Sehr geehrte Frau Präsidentin,
liebe Kolleginnen und Kollegen,
Zeiten ändern sich, Gesetze auch.
Das Landesarchivgesetz aus dem Jahr 1987 war lange ein verlässlicher Rahmen. Doch es stammt aus einer anderen Zeit. Einer Zeit, in der Archive aus Papier, aus Regalen, aus Karteikarten bestanden.
Heute leben wir in einer neuen Wirklichkeit: Informationen entstehen digital, verbreiten sich in Echtzeit – und sind dabei flüchtiger denn je. Datenflüsse verändern unser Verständnis von Wissen und Dokumentation.
Es war also höchste Zeit.
Zeit für eine Reform, die diesen tiefgreifenden Wandel nicht nur nachvollzieht – sondern aktiv mitgestaltet.

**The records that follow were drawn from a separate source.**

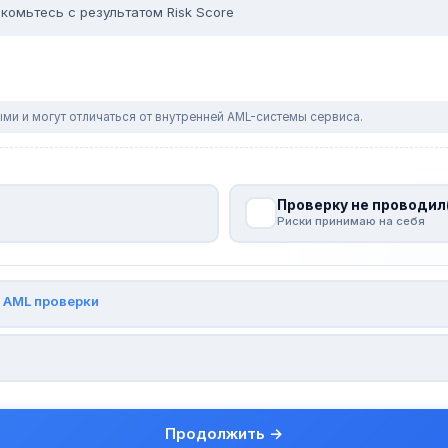
комьтесь с результатом Risk Score
ми и могут отличаться от внутренней AML-системы сервиса.
Проверку не проводил
Риски принимаю на себя
и
AML проверки
Продолжить →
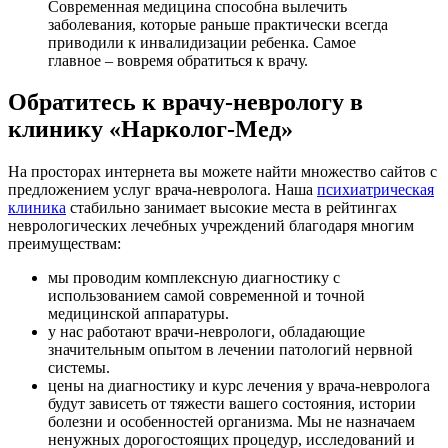
Современная медицина способна вылечить
заболевания, которые раньше практически всегда
приводили к инвалидизации ребенка. Самое
главное – вовремя обратиться к врачу.
Обратитесь к врачу-неврологу в
клинику «Нарколог-Мед»
На просторах интернета вы можете найти множество сайтов с
предложением услуг врача-невролога. Наша
психиатрическая
клиника
стабильно занимает высокие места в рейтингах
неврологических лечебных учреждений благодаря многим
преимуществам:
мы проводим комплексную диагностику с
использованием самой современной и точной
медицинской аппаратуры.
у нас работают врачи-неврологи, обладающие
значительным опытом в лечении патологий нервной
системы.
цены на диагностику и курс лечения у врача-невролога
будут зависеть от тяжести вашего состояния, истории
болезни и особенностей организма. Мы не назначаем
ненужных дорогостоящих процедур, исследований и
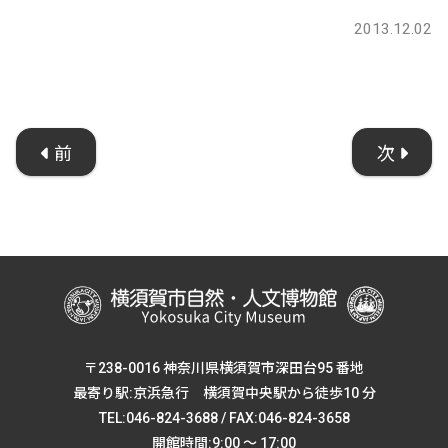
2013.12.02
前
次
〒238-0016 神奈川県横須賀市深田台95 番地
最寄り駅:京浜急行 横須賀中央駅から徒歩10 分
TEL:046-824-3688 / FAX:046-824-3658
開館時間:9:00 ～ 17:00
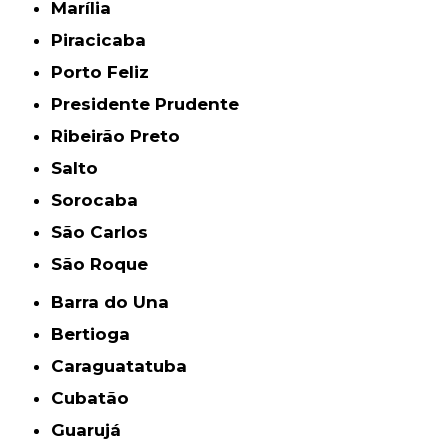
Marília
Piracicaba
Porto Feliz
Presidente Prudente
Ribeirão Preto
Salto
Sorocaba
São Carlos
São Roque
Barra do Una
Bertioga
Caraguatatuba
Cubatão
Guarujá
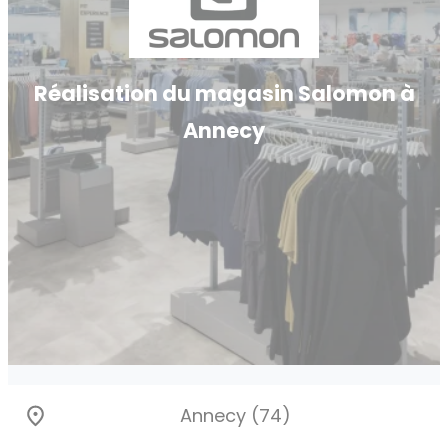
Réalisation du magasin Salomon à
Annecy
Annecy (74)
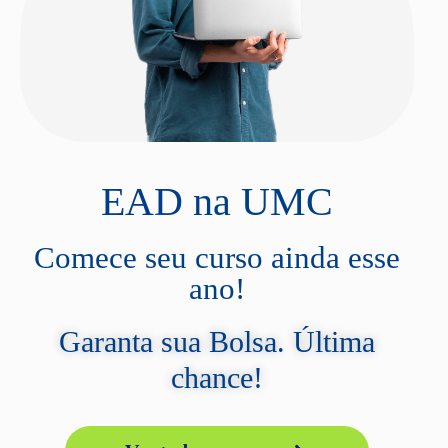
EAD na UMC
Comece seu curso ainda esse
ano!
Garanta sua Bolsa. Última
chance!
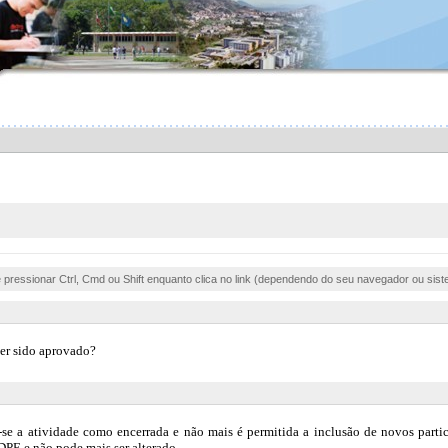
e pressionar Ctrl, Cmd ou Shift enquanto clica no link (dependendo do seu navegador ou sist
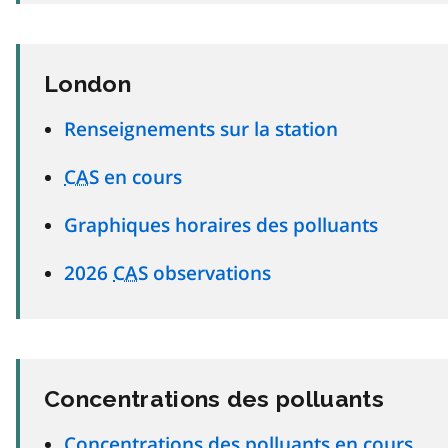
London
Renseignements sur la station
CAS
en cours
Graphiques horaires des polluants
2026
CAS
observations
Concentrations des polluants
Concentrations des polluants en cours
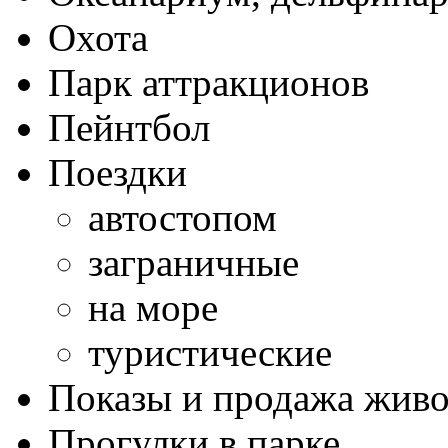
Охота
Парк аттракционов
Пейнтбол
Поездки
автостопом
заграничные
на море
туристические
Показы и продажа жив
Прогулки в парке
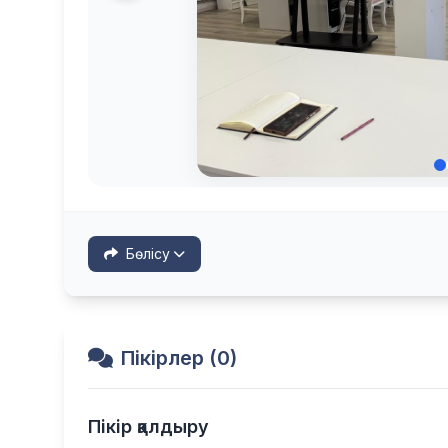
Бөлісу
Пікірлер (0)
Пікір қалдыру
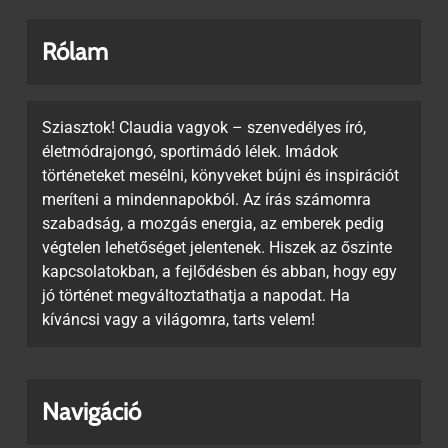
Rólam
Sziasztok! Claudia vagyok – szenvedélyes író,
életmódrajongó, sportimádó lélek. Imádok
történeteket mesélni, könyveket bújni és inspirációt
meríteni a mindennapokból. Az írás számomra
szabadság, a mozgás energia, az emberek pedig
végtelen lehetőséget jelentenek. Hiszek az őszinte
kapcsolatokban, a fejlődésben és abban, hogy egy
jó történet megváltoztathatja a napodat. Ha
kíváncsi vagy a világomra, tarts velem!
Navigáció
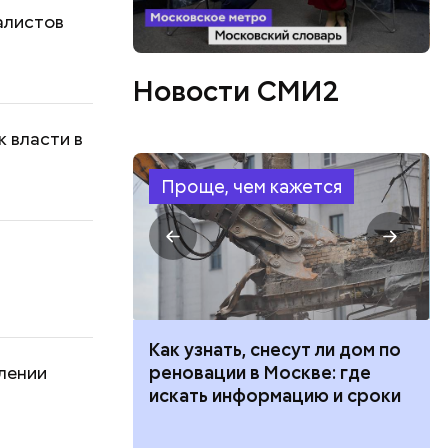
алистов
Новости СМИ2
к власти в
Проще, чем кажется
 100 тысяч
Как узнать, снесут ли дом по
лении
дарства при
реновации в Москве: где
ии: кто может
искать информацию и сроки
 какие нужны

So beraten wir heute in der zweiten Lesung eine Novelle, die Bewährtes erhält – aber zugleich mutig das Terrain des digitalen Zeitalters betritt.
Wir schaffen neue Klarheit in den Begriffen.
Wir sichern, dass auch digitale Unterlagen als archivwürdig gelten.
Und wir sorgen dafür, dass sie langfristig erhalten bleiben – lesbar, zugänglich und überprüfbar.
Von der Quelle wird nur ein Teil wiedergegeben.